EXERCISE | Go through the entries below and print each one exactly, leaving out pictures.

Saved entries:
####

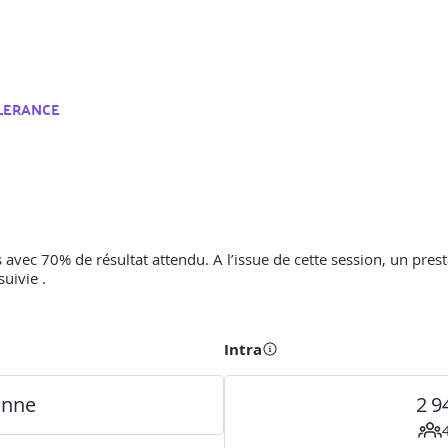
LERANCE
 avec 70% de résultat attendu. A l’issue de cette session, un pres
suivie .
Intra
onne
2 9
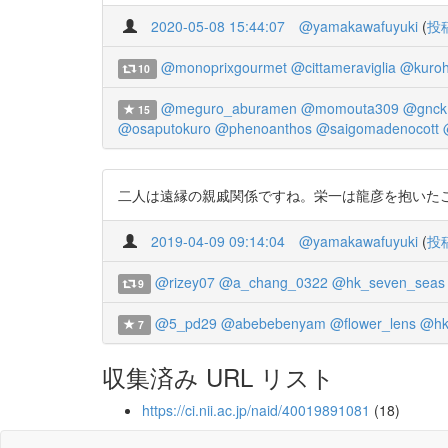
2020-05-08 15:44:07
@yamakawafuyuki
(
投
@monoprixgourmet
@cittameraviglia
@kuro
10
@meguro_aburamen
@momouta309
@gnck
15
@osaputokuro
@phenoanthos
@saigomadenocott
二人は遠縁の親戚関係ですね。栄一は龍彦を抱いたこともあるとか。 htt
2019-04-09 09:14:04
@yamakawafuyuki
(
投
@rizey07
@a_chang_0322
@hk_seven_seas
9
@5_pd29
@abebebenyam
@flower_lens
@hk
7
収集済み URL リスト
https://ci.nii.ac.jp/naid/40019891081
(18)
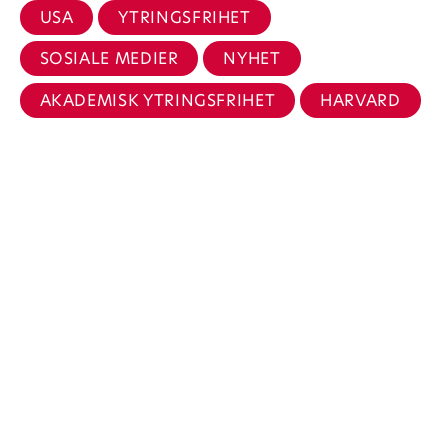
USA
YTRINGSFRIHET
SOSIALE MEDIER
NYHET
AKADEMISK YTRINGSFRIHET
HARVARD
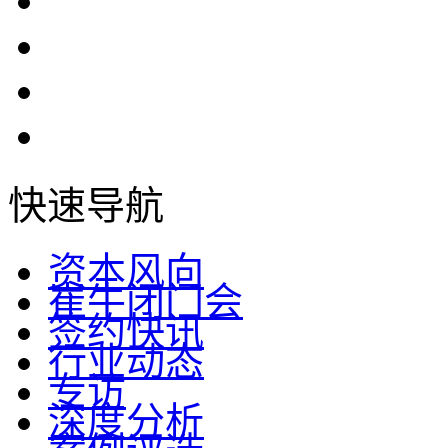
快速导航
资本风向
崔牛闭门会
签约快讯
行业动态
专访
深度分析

####

THE ANSWER |
LERANCE
 avec 70% de résultat attendu. A l’issue de cette session, un pres
suivie .
Intra
onne
2 9
2020-05-08 15:44:07
@yamakawafuyuki
(
投
@monoprixgourmet
@cittameraviglia
@kuro
10
@meguro_aburamen
@momouta309
@gnck
15
@osaputokuro
@phenoanthos
@saigomadenocott
二人は遠縁の親戚関係ですね。栄一は龍彦を抱いたこともあるとか。 htt
2019-04-09 09:14:04
@yamakawafuyuki
(
投
@rizey07
@a_chang_0322
@hk_seven_seas
9
@5_pd29
@abebebenyam
@flower_lens
@hk
7
収集済み URL リスト
https://ci.nii.ac.jp/naid/40019891081
(18)
USA
YTRINGSFRIHET
SOSIALE MEDIER
NYHET
AKADEMISK YTRINGSFRIHET
HARVARD
快速导航
资本风向
崔牛闭门会
签约快讯
行业动态
专访
深度分析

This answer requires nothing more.